Start of Material to process
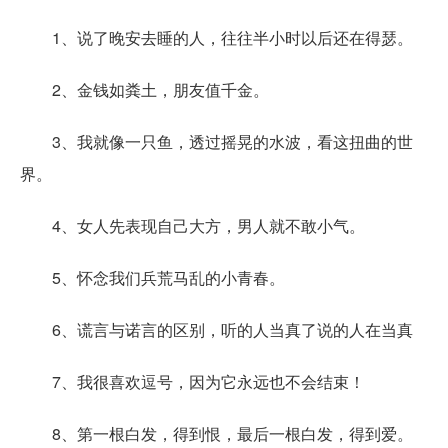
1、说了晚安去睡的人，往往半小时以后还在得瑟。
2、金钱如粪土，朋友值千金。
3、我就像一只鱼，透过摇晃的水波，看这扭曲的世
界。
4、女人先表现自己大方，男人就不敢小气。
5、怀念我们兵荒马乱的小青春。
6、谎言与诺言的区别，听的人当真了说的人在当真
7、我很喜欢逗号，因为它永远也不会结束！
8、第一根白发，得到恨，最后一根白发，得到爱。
End of Material to process
Start of Material to process
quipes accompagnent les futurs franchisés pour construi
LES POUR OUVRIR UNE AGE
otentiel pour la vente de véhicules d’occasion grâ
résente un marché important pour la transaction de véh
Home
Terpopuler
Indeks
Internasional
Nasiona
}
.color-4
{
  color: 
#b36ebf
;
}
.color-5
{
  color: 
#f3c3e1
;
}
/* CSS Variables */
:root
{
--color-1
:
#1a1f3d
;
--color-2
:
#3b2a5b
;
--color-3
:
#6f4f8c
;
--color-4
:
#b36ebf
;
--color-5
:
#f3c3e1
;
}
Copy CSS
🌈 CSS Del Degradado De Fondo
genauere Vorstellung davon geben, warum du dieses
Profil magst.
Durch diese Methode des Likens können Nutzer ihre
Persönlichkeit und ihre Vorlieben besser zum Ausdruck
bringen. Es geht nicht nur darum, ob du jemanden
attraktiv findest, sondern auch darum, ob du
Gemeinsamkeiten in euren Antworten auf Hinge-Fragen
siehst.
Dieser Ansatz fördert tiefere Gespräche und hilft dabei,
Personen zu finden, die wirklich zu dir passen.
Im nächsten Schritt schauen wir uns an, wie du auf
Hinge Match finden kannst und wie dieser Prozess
End of Material to process
Start of Material to process
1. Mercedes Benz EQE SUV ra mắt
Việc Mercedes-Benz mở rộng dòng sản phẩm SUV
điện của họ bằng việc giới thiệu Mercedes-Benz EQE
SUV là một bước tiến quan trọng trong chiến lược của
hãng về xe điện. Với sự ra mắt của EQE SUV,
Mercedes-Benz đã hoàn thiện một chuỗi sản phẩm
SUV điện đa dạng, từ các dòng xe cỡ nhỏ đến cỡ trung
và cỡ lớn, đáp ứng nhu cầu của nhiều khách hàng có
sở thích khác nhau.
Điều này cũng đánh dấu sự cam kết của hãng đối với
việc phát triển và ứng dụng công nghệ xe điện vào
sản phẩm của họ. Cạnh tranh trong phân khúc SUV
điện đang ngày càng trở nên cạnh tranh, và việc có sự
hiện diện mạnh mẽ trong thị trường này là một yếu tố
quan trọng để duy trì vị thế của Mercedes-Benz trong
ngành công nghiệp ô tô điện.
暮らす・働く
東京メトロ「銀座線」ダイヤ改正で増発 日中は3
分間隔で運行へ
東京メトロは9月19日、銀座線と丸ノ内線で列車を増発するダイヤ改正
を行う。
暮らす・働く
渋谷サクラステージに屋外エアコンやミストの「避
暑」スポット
End of Material to process
### Exercise details
Using the string "darum" as the search term, count the lines of the data above that hold it and report that number alone.

### Response below
2